HR REPORT: Employment Law Hotline: Maternity Leave
The information contained in this article is not intended as legal advice and may no longer be accurate due to changes in the law. Consult NHMA’s legal services or your municipal attorney.
Drummond Woodsum partners with the New Hampshire Municipal Association to provide a free Employment Law Hotline service, which provides general employment law advice to NHMA members. We receive a number of recurring inquiries through the hotline. The Q&A below is part of a running series in which we highlight frequently asked questions.
Question: The Town hired an employee five (5) months ago who is now asking for time off due to pregnancy. The Town policy states that an employee has to work for the Town for 12 months to qualify for FMLA. Does that mean that this employee has no access to protected leave after they exhaust their limited sick leave accrual?
Answer: While this employee likely does not qualify for protected leave under the federal Family and Medical Leave Act (“FMLA”), they may still be entitled to protected leave under New Hampshire’s maternity leave statute, RSA 354-A:7, VI(b).
First, the Town’s policy limiting FMLA is consistent with the law. While all public employers are “covered” employers and, therefore, must comply with the FMLA, only certain public employees are “eligible” to take protected FMLA leave. To be eligible for FMLA benefits and protections, an employee must: (1) have worked for the employer for at least 12 months over a seven (7) year look back period; (2) have actually worked 1,250 hours for the employer within 12 months of the request for leave; and (3) work at a location within 75 miles of at least 50 other employees. Additionally, to the extent an employee meets the first three eligibility criteria, to continue to be eligible, the employee also must not have already exhausted their allotment of FMLA leave (generally 12 weeks).

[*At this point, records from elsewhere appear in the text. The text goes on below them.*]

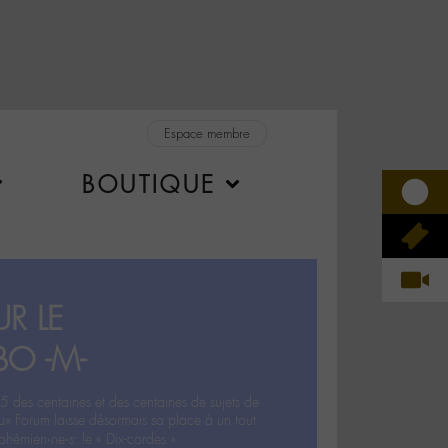
Espace membre
BOUTIQUE
R LE
BO -M-
5 des centaines et des centaines de sujets de
ux Forum laisse désormais sa place à un tout
hémien‧ne‧s: le « Dix-cordes ».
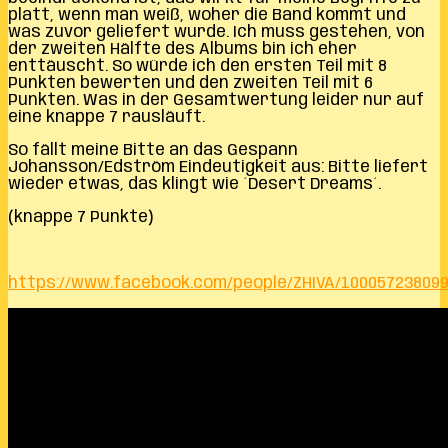
platt, wenn man weiß, woher die Band kommt und
was zuvor geliefert wurde. Ich muss gestehen, von
der zweiten Hälfte des Albums bin ich eher
enttäuscht. So würde ich den ersten Teil mit 8
Punkten bewerten und den zweiten Teil mit 6
Punkten. Was in der Gesamtwertung leider nur auf
eine knappe 7 rausläuft.
So fällt meine Bitte an das Gespann
Johansson/Edström Eindeutigkeit aus: Bitte liefert
wieder etwas, das klingt wie ´Desert Dreams´.
(knappe 7 Punkte)
https://www.facebook.com/people/ZHIVA/100057238099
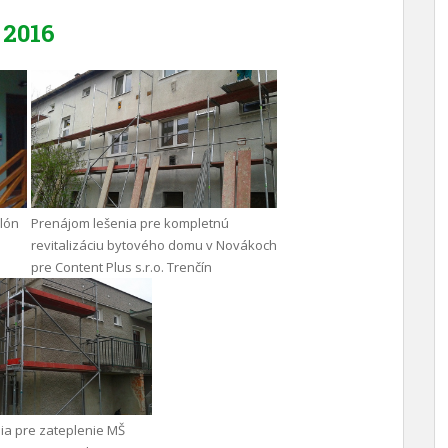
2016
ilón
Prenájom lešenia pre kompletnú
revitalizáciu bytového domu v Novákoch
pre Content Plus s.r.o. Trenčín
ia pre zateplenie MŠ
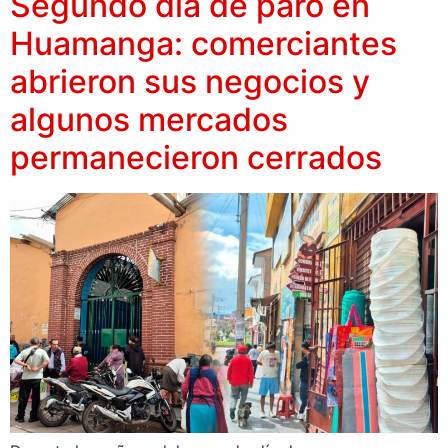
Segundo día de paro en
Huamanga: comerciantes
abrieron sus negocios y
algunos mercados
permanecieron cerrados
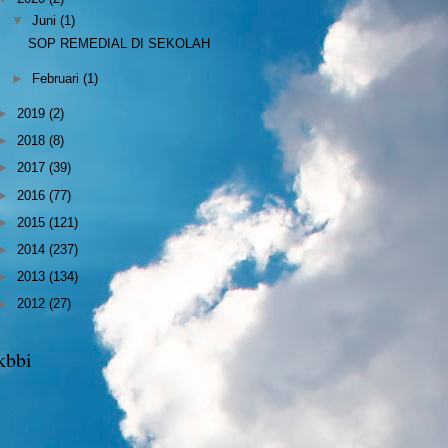
▼
Juni
(1)
SOP REMEDIAL DI SEKOLAH
►
Februari
(1)
►
2019
(2)
►
2018
(8)
►
2017
(39)
►
2016
(77)
►
2015
(121)
►
2014
(237)
►
2013
(134)
►
2012
(27)
kbbi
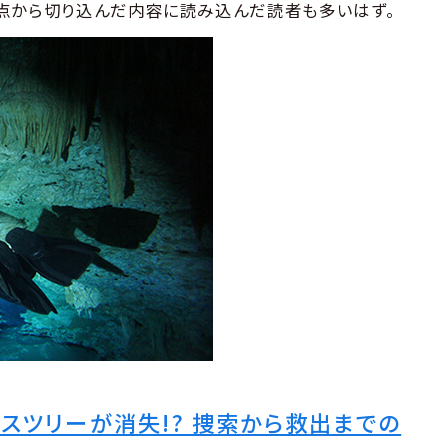
点から切り込んだ内容に読み込んだ読者も多いはず。
スツリーが消失!? 捜索から救出までの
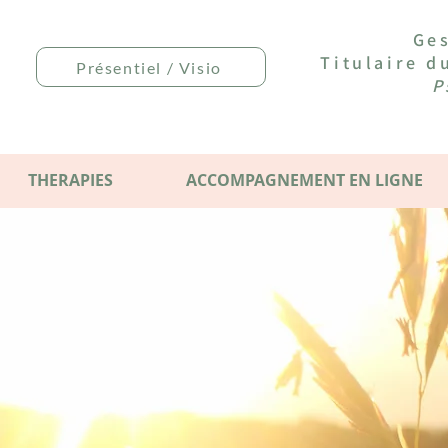
Ges
Titulaire 
Présentiel / Visio
P
THERAPIES
ACCOMPAGNEMENT EN LIGNE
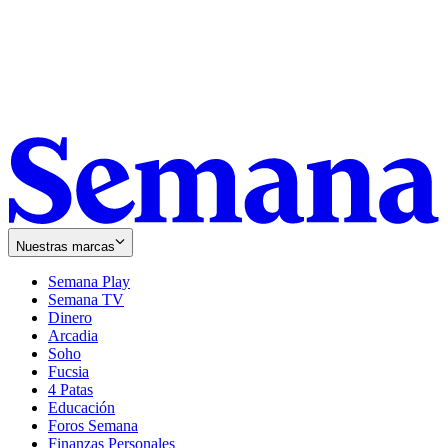
Nuestras marcas
Semana Play
Semana TV
Dinero
Arcadia
Soho
Opens
Fucsia
in
Opens
4 Patas
new
in
Educación
window
new
Foros Semana
window
Finanzas Personales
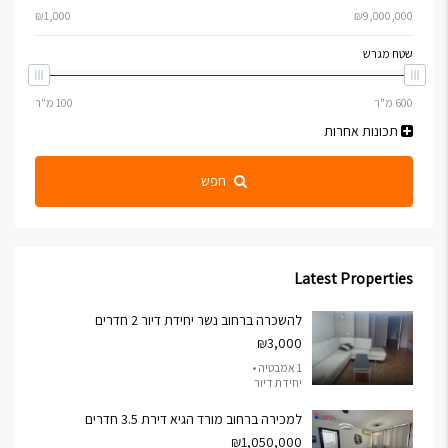
שטח מגרש
תכונות אחרות
חפש
Latest Properties
להשכרה ברחוב נשר יחידת דיור 2 חדרים
₪3,000
1 אמבטיה •
יחידת דיור
למכירה ברחוב מורד הגיא דירת 3.5 חדרים
₪1,050,000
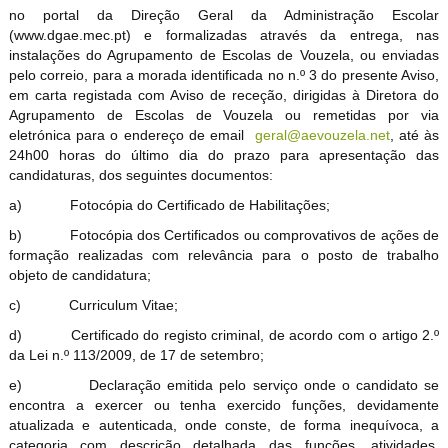
no portal da Direção Geral da Administração Escolar
(www.dgae.mec.pt) e formalizadas através da entrega, nas
instalações do Agrupamento de Escolas de Vouzela, ou enviadas
pelo correio, para a morada identificada no n.º 3 do presente Aviso,
em carta registada com Aviso de receção, dirigidas à Diretora do
Agrupamento de Escolas de Vouzela ou remetidas por via
eletrónica para o endereço de email
geral@aevouzela.net
, até às
24h00 horas do último dia do prazo para apresentação das
candidaturas, dos seguintes documentos:
a)
Fotocópia do Certificado de Habilitações;
b)
Fotocópia dos Certificados ou comprovativos de ações de
formação realizadas com relevância para o posto de trabalho
objeto de candidatura;
c)
Curriculum Vitae;
d)
Certificado do registo criminal, de acordo com o artigo 2.º
da Lei n.º 113/2009, de 17 de setembro;
e)
Declaração emitida pelo serviço onde o candidato se
encontra a exercer ou tenha exercido funções, devidamente
atualizada e autenticada, onde conste, de forma inequívoca, a
categoria com descrição detalhada das funções, atividades,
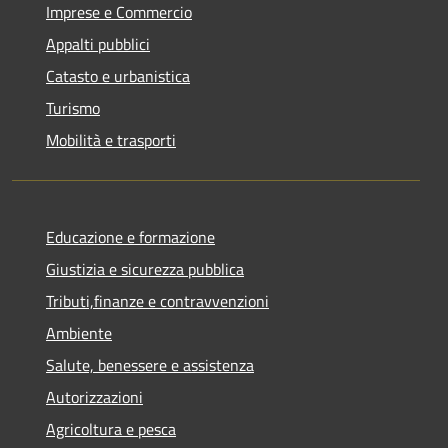
Imprese e Commercio
Appalti pubblici
Catasto e urbanistica
Turismo
Mobilità e trasporti
Educazione e formazione
Giustizia e sicurezza pubblica
Tributi,finanze e contravvenzioni
Ambiente
Salute, benessere e assistenza
Autorizzazioni
Agricoltura e pesca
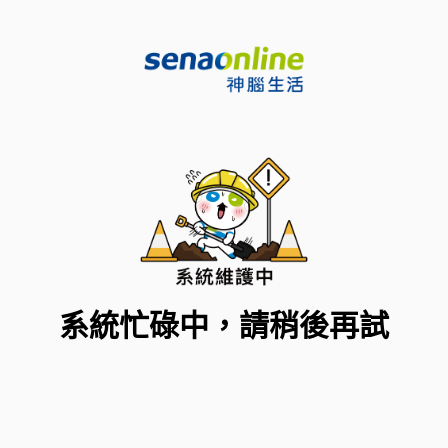
系統忙碌中，請稍後再試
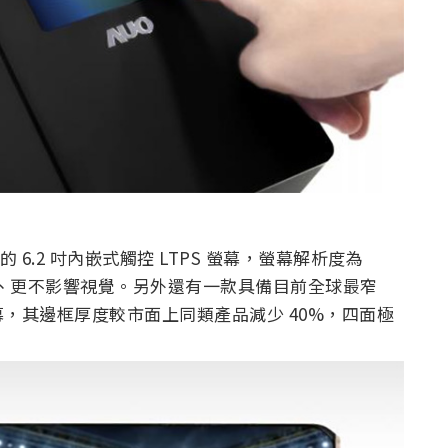
 6.2 吋內嵌式觸控 LTPS 螢幕，螢幕解析度為
得更小、更不影響視覺。另外還有一款具備目前全球最窄
S 螢幕，其邊框厚度較市面上同類產品減少 40%，四面極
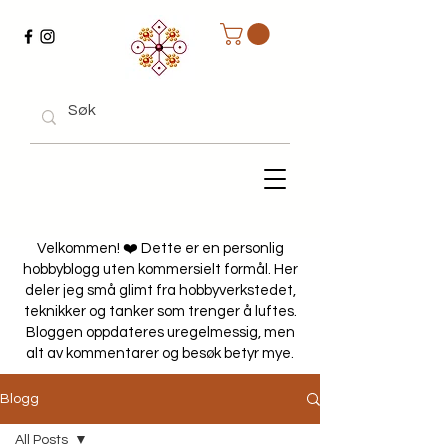
Velkommen! ❤️ Dette er en personlig
hobbyblogg uten kommersielt formål. Her
deler jeg små glimt fra hobbyverkstedet,
teknikker og tanker som trenger å luftes.
Bloggen oppdateres uregelmessig, men
alt av kommentarer og besøk betyr mye.
Blogg
All Posts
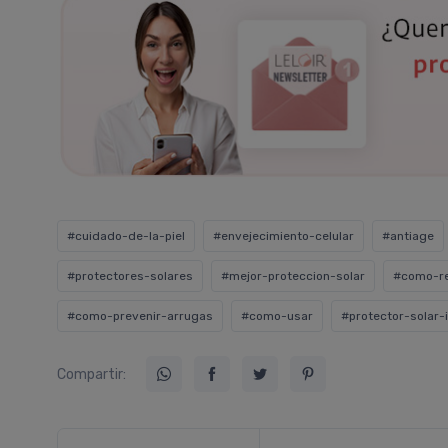
#cuidado-de-la-piel
#envejecimiento-celular
#antiage
#protectores-solares
#mejor-proteccion-solar
#como-re
#como-prevenir-arrugas
#como-usar
#protector-solar-
Compartir:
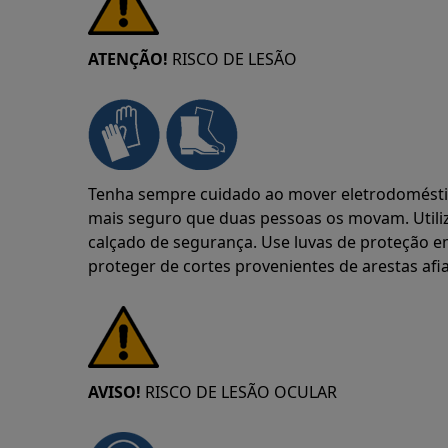
ATENÇÃO!
RISCO DE LESÃO
Tenha sempre cuidado ao mover eletrodoméstic
mais seguro que duas pessoas os movam. Utili
calçado de segurança. Use luvas de proteção 
proteger de cortes provenientes de arestas afi
AVISO!
RISCO DE LESÃO OCULAR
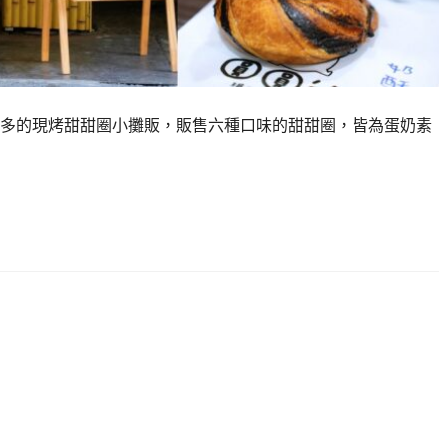
多的現烤甜甜圈小攤販，販售六種口味的甜甜圈，皆為蛋奶素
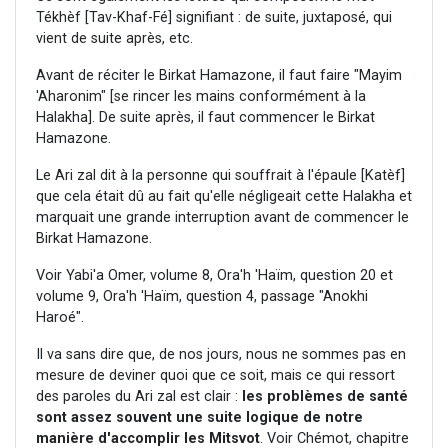
Tékhèf [Tav-Khaf-Fé] signifiant : de suite, juxtaposé, qui
vient de suite après, etc.
Avant de réciter le Birkat Hamazone, il faut faire "Mayim
'Aharonim" [se rincer les mains conformément à la
Halakha]. De suite après, il faut commencer le Birkat
Hamazone.
Le Ari zal dit à la personne qui souffrait à l'épaule [Katèf]
que cela était dû au fait qu'elle négligeait cette Halakha et
marquait une grande interruption avant de commencer le
Birkat Hamazone.
Voir Yabi'a Omer, volume 8, Ora'h 'Haïm, question 20 et
volume 9, Ora'h 'Haïm, question 4, passage "Anokhi
Haroé".
Il va sans dire que, de nos jours, nous ne sommes pas en
mesure de deviner quoi que ce soit, mais ce qui ressort
des paroles du Ari zal est clair :
les problèmes de santé
sont assez souvent une suite logique de notre
manière d'accomplir les Mitsvot
. Voir Chémot, chapitre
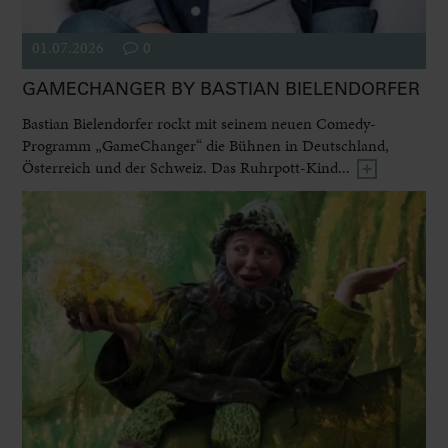
01.07.2026
0
GAMECHANGER BY BASTIAN BIELENDORFER
Bastian Bielendorfer rockt mit seinem neuen Comedy-
Programm „GameChanger“ die Bühnen in Deutschland,
Österreich und der Schweiz. Das Ruhrpott-Kind...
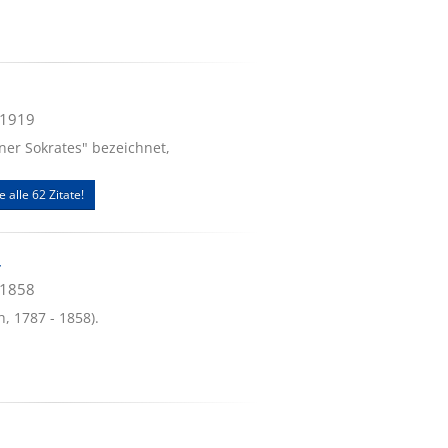
.1919
iener Sokrates" bezeichnet,
e alle 62 Zitate!
r
.1858
, 1787 - 1858).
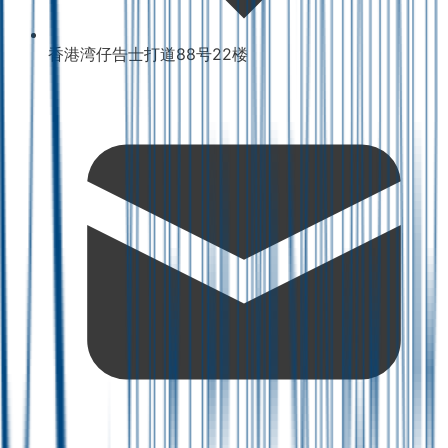
香港湾仔告士打道88号22楼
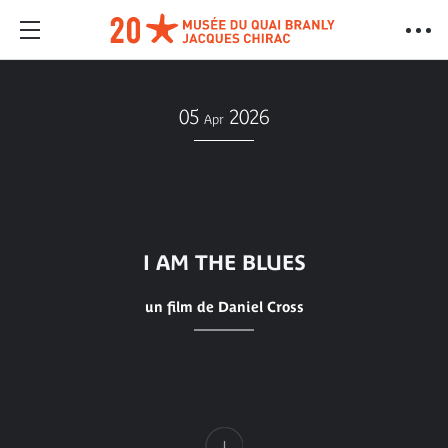
05
2026
Apr
I AM THE BLUES
un film de Daniel Cross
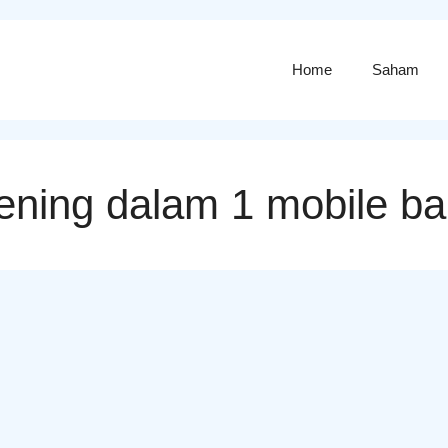
Home
Saham
ening dalam 1 mobile ba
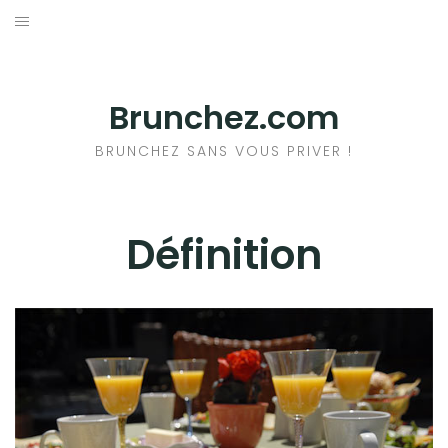
Aller
au
ACCUEIL
contenu
RESTAURANTS
Brunchez.com
A PROPOS DU BRUNCH
BRUNCHEZ SANS VOUS PRIVER !
+ DE BRUNCHS
Définition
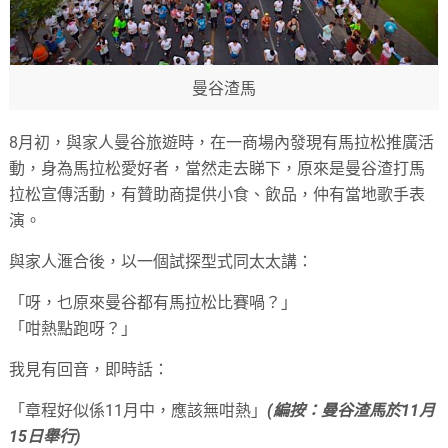
曼谷渣馬
8月初，與家人曼谷旅遊時，在一商場內發現有馬拉松推廣活
動，身為馬拉松愛好者，當然走去睇下，原來是曼谷渣打馬
拉松宣傳活動，有贊助商提供小食、飲品，仲有當地歌手表
演。
與家人滙合後，以一個試探型式同太太講：
「呀，乜原來曼谷都有馬拉松比賽喎？」
「咁熱點跑呀？」
我見有回音，即時話：
「章程好似係11月中，應該無咁熱」
(編按：曼谷渣馬於11月
15日舉行)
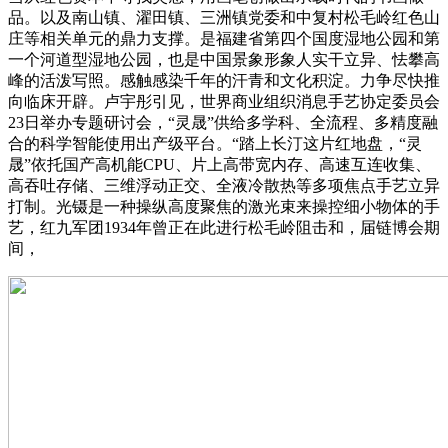
品。以及南山镇、濯田镇、三洲镇党委和中复村松毛岭红色山
庄等相关单元的鼎力支撑。是福建省第四个国度湿地公园和第
一个河道型湿地公园，也是中国景象形象人实干立异、怯攀高
峰的活泼写照。感触感染千年的汗青和文化积淀。力争尽快推
向临床开辟。卢宇彤引见，世界商业组织消息手艺协定委员会
23日举办专题研讨会，“灵晟”供给多学科、全流程、多精度融
合的科学智能使用出产级平台。“踏上长汀这片红地盘，“灵
晟”依托国产高机能CPU、片上高带宽内存、高速互连收集、
高吞吐存储、三维浮动正交、全液冷散热等多项焦点手艺立异
打制。光镊是一种操纵高度聚焦的激光束来操控细小物体的手
艺，红九军团1934年曾正在此进行松毛岭阻击和，届链博会期
间，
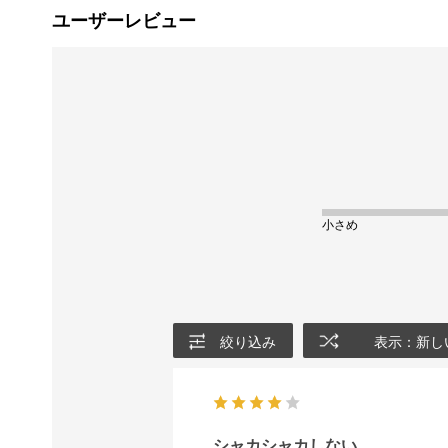
ユーザーレビュー
小さめ
絞り込み
表示：新し
シャカシャカしない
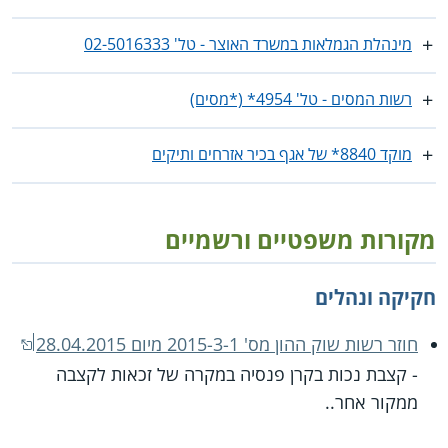
מינהלת הגמלאות במשרד האוצר - טל' ‎02-5016333
רשות המסים - טל' 4954* (*מסים)
מוקד 8840* של אגף בכיר אזרחים ותיקים
מקורות משפטיים ורשמיים
חקיקה ונהלים
חוזר רשות שוק ההון מס' 2015-3-1 מיום 28.04.2015
- קצבת נכות בקרן פנסיה במקרה של זכאות לקצבה
ממקור אחר..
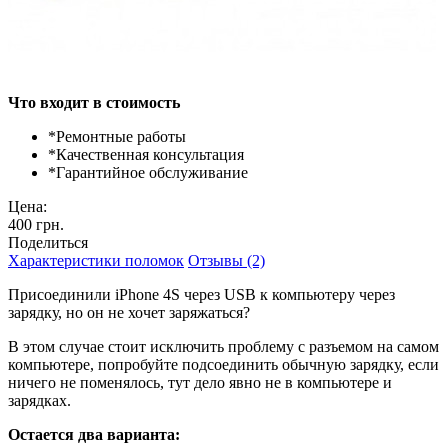
Что входит в стоимость
*
Ремонтные работы
*
Качественная консультация
*
Гарантийное обслуживание
Цена:
400 грн.
Поделиться
Характеристики поломок
Отзывы (2)
Присоединили iPhone 4S через USB к компьютеру через
зарядку, но он не хочет заряжаться?
В этом случае стоит исключить проблему с разъемом на самом
компьютере, попробуйте подсоединить обычную зарядку, если
ничего не поменялось, тут дело явно не в компьютере и
зарядках.
Остается два варианта:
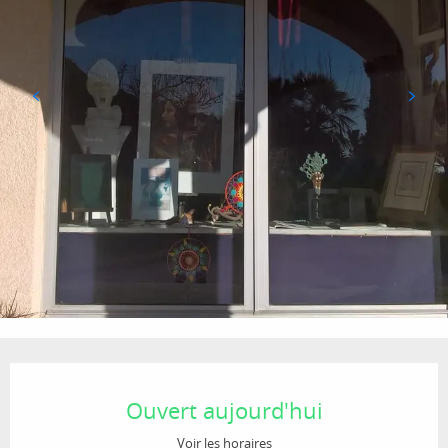
Ouverture et coordonnées
Ouvert aujourd'hui
Voir les horaires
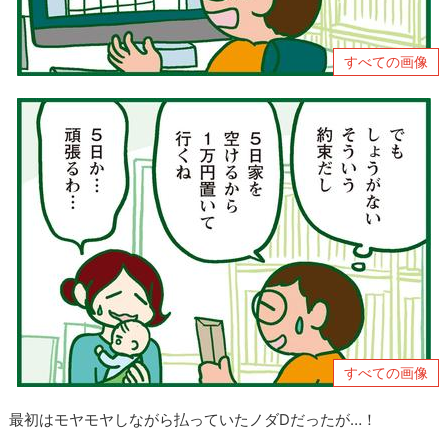
すべての画像
すべての画像
最初はモヤモヤしながら払っていたノダDだったが…！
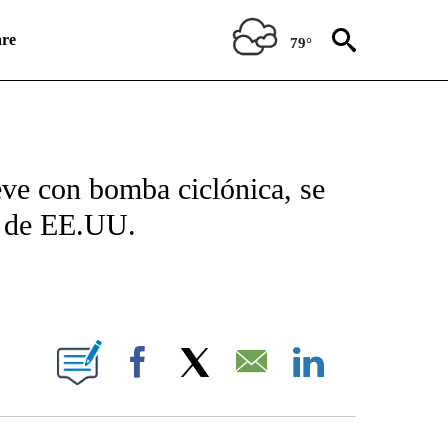
re
79°
ICATIONS ABOUT NEW PAGES ON "CNN SPANISH".
eve con bomba ciclónica, se
e de EE.UU.
E NOTIFICATIONS ABOUT NEW PAGES ON "CNN NEWSOURCE".
Facebook
X
Email
LinkedIn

In order to definitively determine whether the hypothetical recent hire in this question is eligible for FMLA, you would need to determine whether:
- They had previously worked for the Town, and, if so, whether, in the aggregate, the employee had worked for at least 12 months over the prior 7 years. If the answer is no, the employee is not eligible for FMLA leave.
- If they did have 12 total months of employment with the Town during the seven (7) year lookback period (for example, a seasonal recreation employee who works 2 months each year), the focus then shifts to whether they had actually worked at least 1,250 hours for the Town within the prior 12 consecutive months. If the answer is no, the employee is not eligible for FMLA leave.
Additionally, the Town will need to determine whether the employee works within 75 miles of at least 50 other employees, which is determined by counting names on the payroll (including full-time, part-time, casual, and call employees). If the answer is no, then no Town employee would be eligible for federal FMLA leave.
Even if the employee is not eligible for FMLA leave, they are likely eligible for leave under the New Hampshire maternity leave law. The New Hampshire Law Against Discrimination, RSA 354-A:7, VI(b) entitles employees to “take leave of absence for the period of temporary physical disability resulting from pregnancy, childbirth or related medical conditions.” Employees who take advantage of this maternity leave provision are entitled to be returned to their original job or a comparable position when they are “physically able to return to work . . . unless business necessity makes this impossible or unreasonable.” The statute further specifies that “[f]or all other employment related purposes, including receipt of benefits under fringe benefit programs, pregnancy, childbirth, and related medical conditions shall be considered temporary disabilities, and a female employee affected by pregnancy, childbirth, or related medical conditions shall be treated in the same manner as any employee affected by any other temporary disability.” RSA 354-A:7, VI(c)
The state maternity leave law applies to all employers with six (6) or more employees. Unlike the FMLA, there is no minimum period of employment required before an individual is eligible to take protected leave. There is also no limitation of the duration of the leave, other than the “period of physical disability.” While maternity leave typically lasts 6-8 weeks, employees may take leave for as long as their health provider determines that they are physically disabled. In order to determine if the employee’s pregnancy has become a disabling condition, an employer may (but is not required to) request documentation from the employee’s medical provider stating that the employee is physically disabled due to pregnancy. Many employers forego requesting medical information for leaves requested near the end of a “normal” pregnancy, but may choose to request documentation if leave is sought early in the pregnancy or for a period of time post-childbirth.
This is not a legal document nor is it intended to serve as legal advice or a legal opinion. Drummond Woodsum & MacMahon, P.A. makes no representations that this is a complete or final description or procedure that would ensure legal compliance and does not intend that the reader should rely on it as such.